As shown by this equation, there are three conditions for lowering the resonant frequency f, that is, increasing the length of the sound pipe 14, reducing the radius of the sound pipe 14, and increasing the volume of the first cavity 21. However, it is not desirable to reduce the radius of the sound pipe 14, since this reduces the sound pressure of sound waves radiating from the sound pipe 14. Furthermore, it is not desirable to increase the volume of the first cavity 21, since this increases the size of the speaker 10 itself.

Therefore, by lengthening the sound pipe 14 within the range of the size of the first cavity 21, the resonant frequency can be shifted toward the low frequency side.

For instance, as shown in FIG. 4, the sound pipe 14 may be bent to form an approximate L-shape inside the first cavity 21, or as shown in FIG. 5, the sound pipe 14 may be divided so as to form an approximate T-shape inside the first cavity 21. Since the other parts of the speaker construction in these preferred embodiments are the same as the speaker 10 of FIG. 3, the same reference numerals are used and repetitive explanation is omitted.

In the speaker construction described above, the length of the sound pipe 14 can be increased, the resonant frequency of the first cavity 21 can be shifted toward the low audio frequency side, whereby sound waves from the sound pipe 14 are radiated at even lower audio frequency regions.

Furthermore, by bending the sound pipe 14 or dividing the sound pipe, it is possible to reduce the height of the speaker 10, enabling the speaker 10 to be much smaller.

In the preferred embodiments described above, the main body 11, the top lid 12, the base 13, the sound pipe 14 and the bottom lid 16 are separate bodies, but these separate bodies may be molded so as to form a single body.

Furthermore, when a sound-absorbing material, such as a glass wall, is provided inside the first cavity 21 or the second cavity 22, the generated sound waves are attenuated by absorption of sound waves in middle to high frequency regions, thereby further accentuating the low frequency audio regions of sound waves radiated from the sound pipe 14 and the film 15.

Furthermore, the shape of the main body 11 is not restricted to a cylinder, and may be a square tube or other geometrical shape.
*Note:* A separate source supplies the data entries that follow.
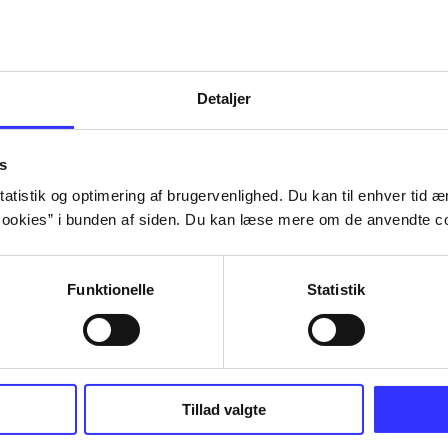
Detaljer
s
atistik og optimering af brugervenlighed. Du kan til enhver tid æn
ookies” i bunden af siden. Du kan læse mere om de anvendte co
Funktionelle
Statistik
NBA live (Pc)
Superbike 20
Tillad valgte
superbike wor
championship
Similarly, the other constituent elements, such as the base 13 and the sound generator 17, may be made angular in correspondence with the shape of the main body 11.

Furthermore, the constitution of the sound generator 17 is not restricted to a sound generator using a piezoelectric ceramic element with a bimorph structure, but may be a sound generator using a piezoelectric ceramic element arranged to have a unimorph structure, or a sound generator using a piezoelectric ceramic element having a laminated piezoelectric body including three or more ceramic layers.

As explained above, the speaker of preferred embodiments of the present invention radiates low frequency audio region sound waves having two resonant points, these two resonant points being low frequency audio region sound waves radiated from a sound pipe and low frequency audio region sound waves radiated through a film. As a result, the low frequency audio region of the combined radiated sound waves is significantly expanded and increased, thereby improving low frequency audio sound pressure in a wide low frequency audio region.

Furthermore, it is possible to obtain a sound pipe having a significantly increased length by bending the sound pipe or dividing the sound pipe within the main body. Consequently, it is possible to shift the resonant frequency of generated sound waves toward the low frequency side, widen the low frequency band in which the sound waves are to be generated, and in addition, reduce the height of the speaker,,enabling the speaker to have a very small size.

While the invention has been particularly shown and described with reference to preferred embodiments thereof, it will be understood by those skilled in the art that the forgoing and other changes in form and details may be made therein without departing from the spirit of the invention.